|
|
|
|
|
by ht-syseng
309 days ago
|
|
In the sense that restricting drone use does not destroy assets that were expensive to create and launch, and are currently generating significant value for the American taxpayer and the world. We already paid for them, and now we're maintaining them for next to nothing. Also, note that the yearly maintainance cost is in the same order of magnitude as a single presidential golf trip. TBC, I'm not against presidential leisure, everyone needs a break sometimes - but the cost argument doesn't hold up. Additionally, the migrant crisis is specific to current American political environment. Climate change is an issue which threatens humanity, and even if one is purely self-interested and doesn't care for famines in the third world, will directly cost the taxpayer trillions of dollars of the next century via extreme weather events and relocation/insurance bailouts, and indirectly cost hundreds of billions more via stunted productivity. Restricting drone use for petty political reasons is not equivalent to pro-actively de-orbiting functional satellites that are working to mitigate existential risk. |
|
Realistically, because it is owned by the government, it’s worth exactly what the government says it is. Just ask the Biden administration who sold materials for the border wall far below cost.

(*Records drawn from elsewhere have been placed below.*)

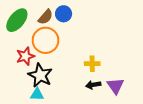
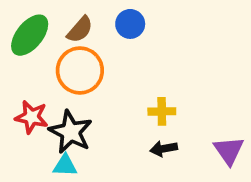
blue circle: (64, 14) -> (130, 24), moved
red star: (25, 56) -> (32, 117), moved, turned 30
purple triangle: (116, 86) -> (229, 151), moved

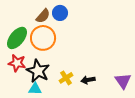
blue circle: (130, 24) -> (60, 13), moved
green ellipse: (30, 35) -> (17, 38), moved
yellow cross: (162, 111) -> (66, 78), moved, turned -32

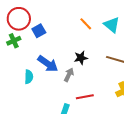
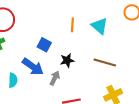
orange line: (86, 24) -> (72, 25), turned 48
blue square: (39, 31) -> (44, 45), moved, turned -32

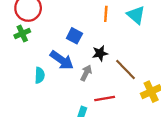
brown line: (105, 62) -> (126, 69), moved, turned 30

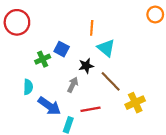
cyan triangle: (136, 15) -> (106, 48), moved
green cross: (22, 34) -> (43, 59), moved
blue arrow: (62, 60) -> (49, 106), moved

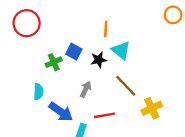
black star: (86, 66) -> (99, 60), moved

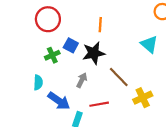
red circle: (27, 23) -> (48, 19), moved
cyan triangle: (121, 50) -> (149, 44), moved
black star: (99, 60) -> (94, 53), size x1.5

How does this satellite mitigate existential risk? We already know carbon dioxide contributes to climate change. We should spend money on reducing it, not on costly projects that tell us things we already know.
Speaking of existential risk, the US national debt is a far more urgent and certain risk than climate change. At least decommissioning this satellite helps on that front. How much carbon gets removed from the atmosphere if we keep it operational?